[Stored items]
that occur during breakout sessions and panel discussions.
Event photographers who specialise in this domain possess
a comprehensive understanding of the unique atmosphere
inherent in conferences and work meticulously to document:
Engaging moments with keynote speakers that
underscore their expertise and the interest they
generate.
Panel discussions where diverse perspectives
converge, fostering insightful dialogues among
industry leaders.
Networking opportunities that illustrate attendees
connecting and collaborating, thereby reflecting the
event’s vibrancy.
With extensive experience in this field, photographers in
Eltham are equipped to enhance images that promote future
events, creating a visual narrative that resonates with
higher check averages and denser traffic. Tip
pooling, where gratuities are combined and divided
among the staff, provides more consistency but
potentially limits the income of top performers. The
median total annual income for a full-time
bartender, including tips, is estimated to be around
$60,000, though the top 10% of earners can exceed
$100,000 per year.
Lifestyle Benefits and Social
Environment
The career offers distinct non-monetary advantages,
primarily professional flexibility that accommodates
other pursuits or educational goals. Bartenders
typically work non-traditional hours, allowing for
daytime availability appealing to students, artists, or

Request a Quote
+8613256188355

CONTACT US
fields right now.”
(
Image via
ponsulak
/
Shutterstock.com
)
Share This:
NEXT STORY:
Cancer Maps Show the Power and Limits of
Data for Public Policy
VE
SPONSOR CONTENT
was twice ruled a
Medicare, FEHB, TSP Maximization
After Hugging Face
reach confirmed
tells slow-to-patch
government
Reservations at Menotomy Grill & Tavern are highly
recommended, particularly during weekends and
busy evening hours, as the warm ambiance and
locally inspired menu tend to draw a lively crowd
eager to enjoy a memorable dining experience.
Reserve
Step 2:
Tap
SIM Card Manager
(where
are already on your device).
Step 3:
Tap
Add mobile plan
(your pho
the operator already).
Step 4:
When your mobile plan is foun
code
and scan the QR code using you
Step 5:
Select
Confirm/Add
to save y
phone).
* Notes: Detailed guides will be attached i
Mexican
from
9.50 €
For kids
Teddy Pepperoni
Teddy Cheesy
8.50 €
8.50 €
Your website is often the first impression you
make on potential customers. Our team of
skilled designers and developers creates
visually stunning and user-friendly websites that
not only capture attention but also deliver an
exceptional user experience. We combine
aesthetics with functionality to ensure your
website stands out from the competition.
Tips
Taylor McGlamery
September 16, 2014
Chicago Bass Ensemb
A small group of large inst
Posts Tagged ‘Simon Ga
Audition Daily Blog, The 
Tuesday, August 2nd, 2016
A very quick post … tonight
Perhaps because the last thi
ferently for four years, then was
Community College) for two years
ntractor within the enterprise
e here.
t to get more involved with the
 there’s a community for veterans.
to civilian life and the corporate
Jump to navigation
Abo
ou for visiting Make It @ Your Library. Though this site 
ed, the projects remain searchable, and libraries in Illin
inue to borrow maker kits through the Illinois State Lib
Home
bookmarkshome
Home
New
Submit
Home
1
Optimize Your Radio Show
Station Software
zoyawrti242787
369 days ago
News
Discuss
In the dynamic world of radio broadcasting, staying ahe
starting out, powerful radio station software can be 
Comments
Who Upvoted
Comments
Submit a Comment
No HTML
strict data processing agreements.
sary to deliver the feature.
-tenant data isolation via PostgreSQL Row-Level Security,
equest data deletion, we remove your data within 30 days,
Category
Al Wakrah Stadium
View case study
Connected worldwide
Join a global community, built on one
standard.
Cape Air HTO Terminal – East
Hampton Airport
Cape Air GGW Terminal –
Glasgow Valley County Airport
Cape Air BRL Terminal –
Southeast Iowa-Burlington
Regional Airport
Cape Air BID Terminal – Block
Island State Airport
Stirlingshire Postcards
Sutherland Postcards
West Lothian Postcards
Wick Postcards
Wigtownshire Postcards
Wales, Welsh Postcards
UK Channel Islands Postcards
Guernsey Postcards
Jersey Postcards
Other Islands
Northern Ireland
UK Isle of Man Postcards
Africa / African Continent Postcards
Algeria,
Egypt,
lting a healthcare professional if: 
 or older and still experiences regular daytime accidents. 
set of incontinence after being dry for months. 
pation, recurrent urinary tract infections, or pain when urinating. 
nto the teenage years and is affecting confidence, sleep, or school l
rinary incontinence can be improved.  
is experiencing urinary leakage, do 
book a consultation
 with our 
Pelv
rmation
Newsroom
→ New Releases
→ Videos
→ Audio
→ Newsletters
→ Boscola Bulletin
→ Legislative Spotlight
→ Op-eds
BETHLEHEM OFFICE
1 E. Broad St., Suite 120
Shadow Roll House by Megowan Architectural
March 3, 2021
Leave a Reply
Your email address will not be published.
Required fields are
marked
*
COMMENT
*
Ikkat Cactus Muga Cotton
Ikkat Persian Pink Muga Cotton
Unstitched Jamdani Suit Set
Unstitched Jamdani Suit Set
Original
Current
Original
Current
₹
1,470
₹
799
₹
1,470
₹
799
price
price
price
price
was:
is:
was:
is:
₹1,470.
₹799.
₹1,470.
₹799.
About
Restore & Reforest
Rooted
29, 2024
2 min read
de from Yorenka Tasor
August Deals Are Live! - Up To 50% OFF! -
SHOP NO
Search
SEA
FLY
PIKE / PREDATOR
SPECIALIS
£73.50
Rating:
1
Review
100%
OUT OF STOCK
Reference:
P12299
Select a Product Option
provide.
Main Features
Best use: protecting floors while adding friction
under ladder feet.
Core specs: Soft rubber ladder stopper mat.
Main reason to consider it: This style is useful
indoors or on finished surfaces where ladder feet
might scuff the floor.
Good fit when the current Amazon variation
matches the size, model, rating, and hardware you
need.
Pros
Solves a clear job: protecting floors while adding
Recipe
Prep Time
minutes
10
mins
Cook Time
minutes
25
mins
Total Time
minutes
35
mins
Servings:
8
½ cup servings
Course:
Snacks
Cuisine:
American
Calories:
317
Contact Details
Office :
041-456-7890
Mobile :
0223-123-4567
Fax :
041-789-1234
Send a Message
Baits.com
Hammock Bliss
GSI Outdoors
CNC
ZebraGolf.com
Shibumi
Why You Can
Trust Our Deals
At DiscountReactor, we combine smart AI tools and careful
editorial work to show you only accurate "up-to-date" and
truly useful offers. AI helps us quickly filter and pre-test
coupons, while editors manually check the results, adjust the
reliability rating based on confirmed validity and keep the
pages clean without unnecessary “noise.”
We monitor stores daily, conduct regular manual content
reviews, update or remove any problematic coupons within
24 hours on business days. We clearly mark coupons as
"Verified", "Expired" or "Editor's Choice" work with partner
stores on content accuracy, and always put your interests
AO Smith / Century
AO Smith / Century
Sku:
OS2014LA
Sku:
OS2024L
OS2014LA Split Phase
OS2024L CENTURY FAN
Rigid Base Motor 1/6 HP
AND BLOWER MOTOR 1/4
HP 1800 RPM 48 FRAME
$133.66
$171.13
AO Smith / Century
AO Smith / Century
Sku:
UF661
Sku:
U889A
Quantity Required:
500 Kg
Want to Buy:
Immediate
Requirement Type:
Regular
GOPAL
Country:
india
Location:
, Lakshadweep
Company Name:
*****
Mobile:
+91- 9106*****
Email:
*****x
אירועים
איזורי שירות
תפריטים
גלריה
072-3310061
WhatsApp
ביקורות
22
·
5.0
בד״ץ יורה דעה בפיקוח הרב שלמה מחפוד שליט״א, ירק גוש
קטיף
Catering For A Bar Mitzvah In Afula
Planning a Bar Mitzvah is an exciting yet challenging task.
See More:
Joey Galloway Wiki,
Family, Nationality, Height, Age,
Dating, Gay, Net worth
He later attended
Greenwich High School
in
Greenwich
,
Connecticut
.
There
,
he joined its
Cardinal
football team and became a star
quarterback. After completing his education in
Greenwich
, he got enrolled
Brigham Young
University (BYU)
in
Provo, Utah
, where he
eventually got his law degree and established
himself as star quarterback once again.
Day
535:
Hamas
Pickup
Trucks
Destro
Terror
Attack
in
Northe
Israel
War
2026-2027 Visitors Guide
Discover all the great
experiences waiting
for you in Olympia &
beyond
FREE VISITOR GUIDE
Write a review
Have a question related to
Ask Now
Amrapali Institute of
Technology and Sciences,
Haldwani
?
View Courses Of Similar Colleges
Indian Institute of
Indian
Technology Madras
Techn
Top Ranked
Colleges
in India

*TASK DIRECTIONS*
Give the number of lines in the data that contain "Muga", with no other words.

*SOLUTION FOR THIS EXERCISE*
2